Ti ringrazio anche per l'analisi della struttura narrativa in sé. Facendo da GM (in alcuni giochi) so che è importante tenere bene conto delle tempistiche in progetti simili, quindi sono felice di sapere che secondo te ho gestito bene il dosaggio di "carne al fuoco".

Ovviamente ti rispondo anche per gli auspici!
Ammetto che ho riflettuto parecchio su quali divinità mettere in gioco e nella mia idea iniziale Poseidone compariva, insieme a Venere, proprio per i molteplici riferimenti che Selenia ne fa (al primo espliciti, alla seconda impliciti). Tuttavia, rileggendo il testo e l'impostazione generale volevo scongiurare un pericolo: che l'Auspicio di Poseidone forzasse troppo la mano ai giocatori nel momento della scelta finale della Battaglia. 

Nella Battaglia gli eroi hanno due scelte, semplificando: combattere le Arpie o difendere il Melo Dorato dal Sacerdote di Poseidone. Temevo che un prodigio diretto di Poseidone fosse troppo indirizzante e potesse influenzare la scelta dei giocatori in una direzione: non volevo che una scelta libera fosse libera solo apparentemente e che gli eroi si sentissero costretti (anche indirettamente) a preferire una risoluzione piuttosto che un'altra. Ci sono legami e collegamenti a Poseidone sull'Isola ma dipendono da azioni precedenti degli eroi, che non dovrebbero essere condizionate da alcun elemento fisso. Temevo che l'auspicio di Poseidone fosse questo: un condizionamento indiretto dei giocatori.

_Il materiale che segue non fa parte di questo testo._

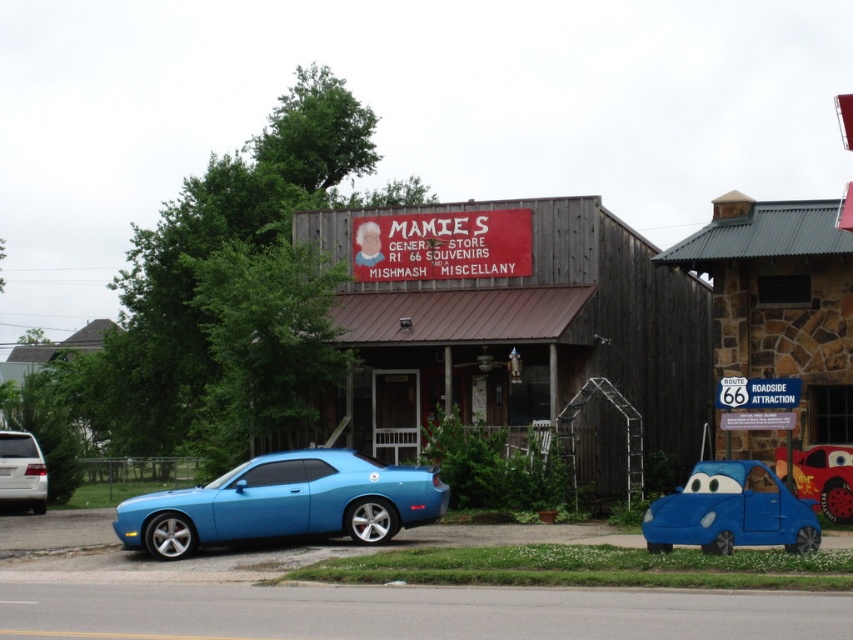 Can you confirm if wooden signboard at center is positioned above matte blue car at center?

Yes.

Who is higher up, wooden signboard at center or matte blue car at center?

wooden signboard at center is above.

Who is more forward, (398, 310) or (796, 486)?

Point (796, 486)

The width and height of the screenshot is (853, 640). I want to click on wooden signboard at center, so click(x=514, y=333).

Looking at this image, between matte blue car at lower left and blue matte car at center, which one appears on the right side from the viewer's perspective?

blue matte car at center

Is matte blue car at lower left smaller than blue matte car at center?

Actually, matte blue car at lower left might be larger than blue matte car at center.

Is point (228, 497) more distant than point (718, 548)?

Yes, point (228, 497) is farther from viewer.

This screenshot has height=640, width=853. Identify the location of matte blue car at lower left. (285, 502).

Between blue matte car at center and white matte van at left, which one appears on the right side from the viewer's perspective?

blue matte car at center is more to the right.

Does blue matte car at center have a larger size compared to white matte van at left?

Correct, blue matte car at center is larger in size than white matte van at left.

I want to click on blue matte car at center, so click(x=730, y=512).

The image size is (853, 640). In order to click on blue matte car at center in this screenshot , I will do [730, 512].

Ho preferito usare Ecate ed Era proprio perché sono divinità non direttamente coinvolte (come nemmeno Ares, che può essere richiamato - a discrezione del Gm - nei misteri), ma che penso si ricolleghino bene ad alcuni temi (volutamente in maniera velata). 

Ecate è la dea della magia ed il melo dorato cos'altro può essere se non magia, un vero e proprio prodigio? Senza contare che è anche la divinità dei morti, morti che come ombre nere appaiono nell'approdo. Il riferimento ad Ecate è per l'apertura (morti - disperati, senza degna sepoltura) e per la chiusura (lo svelamento del Melo Dorato).
Era è invece anche la dea della famiglia, la dea della maternità. La Regina è tormentata dal desiderio di bellezza e giovinezza, per raggiungere il suo scopo si piega ad ogni bassezza, con un unico limite: non uccide il figlio. La regina è più madre che regina del popolo in realtà.

Spero di esser stata esaustiva e di non essermi dilungata troppo.

Grazie ancora!


(Chiedo venia per l'attesa, in questi giorni posto anche io i miei commenti e le mie valutazioni).

Studying greek and latin mithology was the best part of my school’s path. I love poems of Omero - especially “Iliade”- and i have never forget the story about Paride and his golden apple, so when i started to write an island for this jam, i had already choosen that a golden apple was my key point.